Posted on Aug 19 2019 in Essays

This essay by Brian Bailey first appeared in Offscreen Issue 16 (now sold out).

There is a good chance you’re working on something new right now: an app, a game, an open-source library. You’re enjoying the challenge and the creative process. The final result, you tell yourself, will be useful to a lot of people. Then, over coffee, a well-meaning friend brings up a discovery she recently made online. “Isn’t this pretty similar to what you’re working on?” You put on a brave face, but your heart sinks.

Back at home, you critically examine your idea’s doppelgänger and confirm that someone is indeed doing something very like what you’re doing. In fact, they seem further along and have already solved a few problems that had you stumped. You take a deep breath as a wave of discouragement passes over you: ‘I’ve poured so much time and effort into this!’ A strong belief in the originality of your idea had fed your confidence, but now it’s just another version of something that already exists.

I recently spent a day with an inspiring book on modern architecture around the world. What struck me was the incredible variety. Just as writers strive to do with words, and artists with paint, architects work to push the boundaries of what’s possible, though they all begin with the same materials and are limited by the same physical laws. Cooking, photography, poetry – and, yes – apps and websites are all similar in that regard. Within artistic pursuits, original, significant expression can sprout from the same ingredients and constraints.

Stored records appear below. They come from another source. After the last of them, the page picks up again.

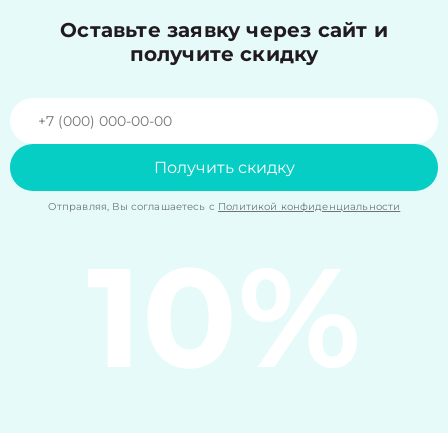
Оставьте заявку через сайт и
получите скидку
Получить скидку
Отправляя, Вы соглашаетесь с
Политикой конфиденциальности
10%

We humans tend to be shortsighted, though, and that tendency is nowhere so obvious as on the internet. Whenever a new project is revealed – whether it’s a prototyping tool, a podcast, or a to-do list app – a chorus of naysayers greets it with, “Do we really need another one of those?”

The answer is ‘yes’. Always yes. The web provides room for endless varieties of similar ideas to take root and co-exist, each with a unique twist. Niches thrive online. There are designers who wonder why there isn’t a prototyping tool that works the way they think. There are people waiting for the to-do list app that finally clicks for them. And there are many searching for a conference that speaks to who they are and what they stand for.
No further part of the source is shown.